# Work to be completed:
Copy all the data exactly, except the pictures.

# Dataset records:
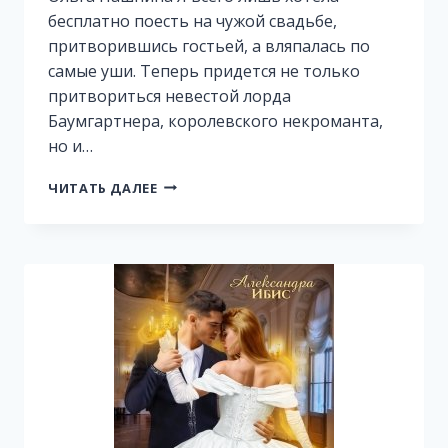
бесплатно поесть на чужой свадьбе,
притворившись гостьей, а вляпалась по
самые уши. Теперь придется не только
притвориться невестой лорда
Баумгартнера, королевского некроманта,
но и…
ЛУЧШАЯ
ЧИТАТЬ ДАЛЕЕ
НЕВЕСТА
НЕКРОМАНТА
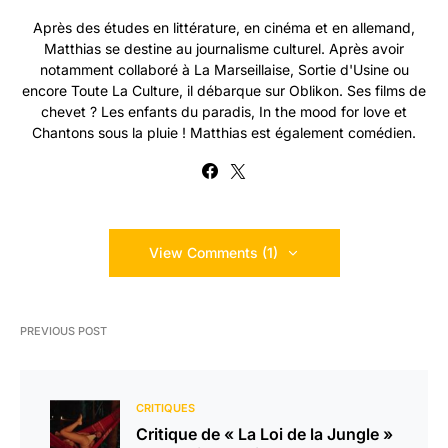
Après des études en littérature, en cinéma et en allemand,
Matthias se destine au journalisme culturel. Après avoir
notamment collaboré à La Marseillaise, Sortie d'Usine ou
encore Toute La Culture, il débarque sur Oblikon. Ses films de
chevet ? Les enfants du paradis, In the mood for love et
Chantons sous la pluie ! Matthias est également comédien.
View Comments (1)
PREVIOUS POST
CRITIQUES
Critique de « La Loi de la Jungle »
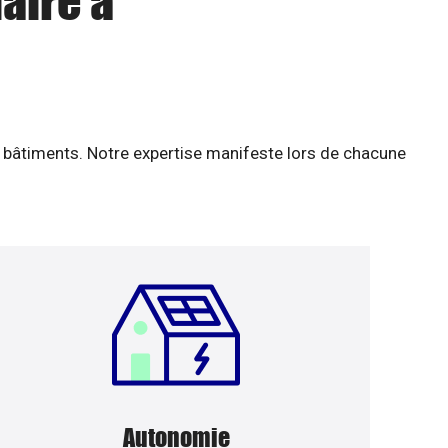
aire à
 bâtiments. Notre expertise manifeste lors de chacune
Autonomie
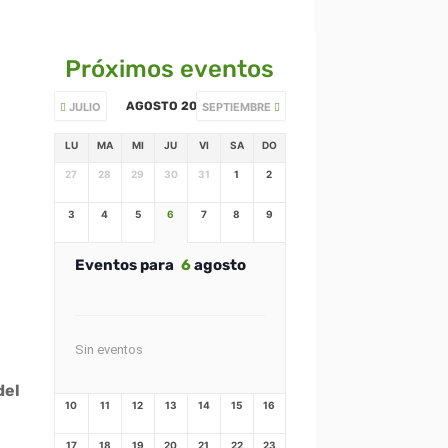
Próximos eventos
AGOSTO 2026
JULIO
SEPTIEMBRE
LU
MA
MI
JU
VI
SA
DO
27
28
29
30
31
1
2
3
4
5
6
7
8
9
Eventos para
6
agosto
Sin eventos
del
10
11
12
13
14
15
16
17
18
19
20
21
22
23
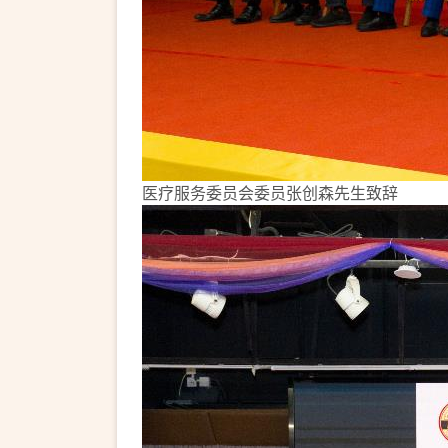
医疗服务委员会委员张创森先生致辞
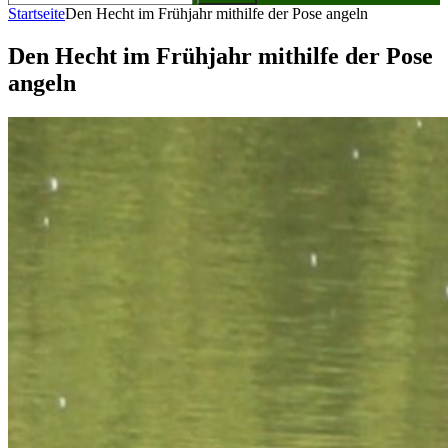
nach:
Startseite
Den Hecht im Frühjahr mithilfe der Pose angeln
Den Hecht im Frühjahr mithilfe der Pose
angeln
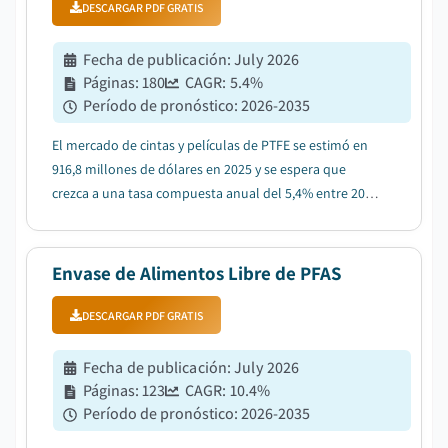
DESCARGAR PDF GRATIS
Fecha de publicación
:
July 2026
Páginas
:
180
CAGR:
5.4
%
Período de pronóstico
:
2026-2035
El mercado de cintas y películas de PTFE se estimó en
916,8 millones de dólares en 2025 y se espera que
crezca a una tasa compuesta anual del 5,4% entre 2026
y 2035, impulsado por la expansión de la fabricación de
semiconductores y electrónica avanzada....
Envase de Alimentos Libre de PFAS
DESCARGAR PDF GRATIS
Fecha de publicación
:
July 2026
Páginas
:
123
CAGR:
10.4
%
Período de pronóstico
:
2026-2035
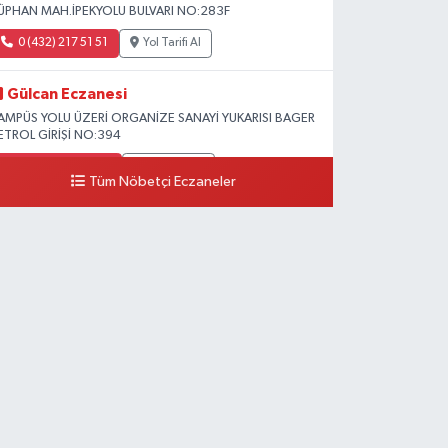
ÜPHAN MAH.İPEKYOLU BULVARI NO:283F
0 (432) 217 51 51
Yol Tarifi Al
Gülcan Eczanesi
AMPÜS YOLU ÜZERİ ORGANİZE SANAYİ YUKARISI BAGER
ETROL GİRİŞİ NO:394
0 (533) 348 25 87
Yol Tarifi Al
Tüm Nöbetçi Eczaneler
Lütfiye Hanım Eczanesi
AHÇİVAN MAH.15 TEMMUZ ŞEHİTLERİ CAD.NO:36B
ZEL LOKMAN HEKİM HASTANESİ ACİL KARŞISI
0 (501) 048 96 88
Yol Tarifi Al
Emek Eczanesi
AHMUDİYE MAH.ATATÜRK CAD.NO:17B
0 (531) 621 69 65
Yol Tarifi Al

# Answer to the problem:
бесплатно поесть на чужой свадьбе,
притворившись гостьей, а вляпалась по
самые уши. Теперь придется не только
притвориться невестой лорда
Баумгартнера, королевского некроманта,
но и…
ЛУЧШАЯ
ЧИТАТЬ ДАЛЕЕ
НЕВЕСТА
НЕКРОМАНТА
Après des études en littérature, en cinéma et en allemand,
Matthias se destine au journalisme culturel. Après avoir
notamment collaboré à La Marseillaise, Sortie d'Usine ou
encore Toute La Culture, il débarque sur Oblikon. Ses films de
chevet ? Les enfants du paradis, In the mood for love et
Chantons sous la pluie ! Matthias est également comédien.
View Comments (1)
PREVIOUS POST
CRITIQUES
Critique de « La Loi de la Jungle »
aire à
 bâtiments. Notre expertise manifeste lors de chacune
Autonomie
Próximos eventos
AGOSTO 2026
JULIO
SEPTIEMBRE
LU
MA
MI
JU
VI
SA
DO
27
28
29
30
31
1
2
3
4
5
6
7
8
9
Eventos para
6
agosto
Sin eventos
del
10
11
12
13
14
15
16
17
18
19
20
21
22
23
医疗服务委员会委员张创森先生致辞
nach:
Startseite
Den Hecht im Frühjahr mithilfe der Pose angeln
Den Hecht im Frühjahr mithilfe der Pose
angeln
DESCARGAR PDF GRATIS
Fecha de publicación
:
July 2026
Páginas
:
180
CAGR:
5.4
%
Período de pronóstico
:
2026-2035
El mercado de cintas y películas de PTFE se estimó en
916,8 millones de dólares en 2025 y se espera que
crezca a una tasa compuesta anual del 5,4% entre 2026
y 2035, impulsado por la expansión de la fabricación de
semiconductores y electrónica avanzada....
Envase de Alimentos Libre de PFAS
DESCARGAR PDF GRATIS
Fecha de publicación
:
July 2026
Páginas
:
123
CAGR:
10.4
%
Período de pronóstico
:
2026-2035
ÜPHAN MAH.İPEKYOLU BULVARI NO:283F
0 (432) 217 51 51
Yol Tarifi Al
Gülcan Eczanesi
AMPÜS YOLU ÜZERİ ORGANİZE SANAYİ YUKARISI BAGER
ETROL GİRİŞİ NO:394
0 (533) 348 25 87
Yol Tarifi Al
Tüm Nöbetçi Eczaneler
Lütfiye Hanım Eczanesi
AHÇİVAN MAH.15 TEMMUZ ŞEHİTLERİ CAD.NO:36B
ZEL LOKMAN HEKİM HASTANESİ ACİL KARŞISI
0 (501) 048 96 88
Yol Tarifi Al
Emek Eczanesi
AHMUDİYE MAH.ATATÜRK CAD.NO:17B
0 (531) 621 69 65
Yol Tarifi Al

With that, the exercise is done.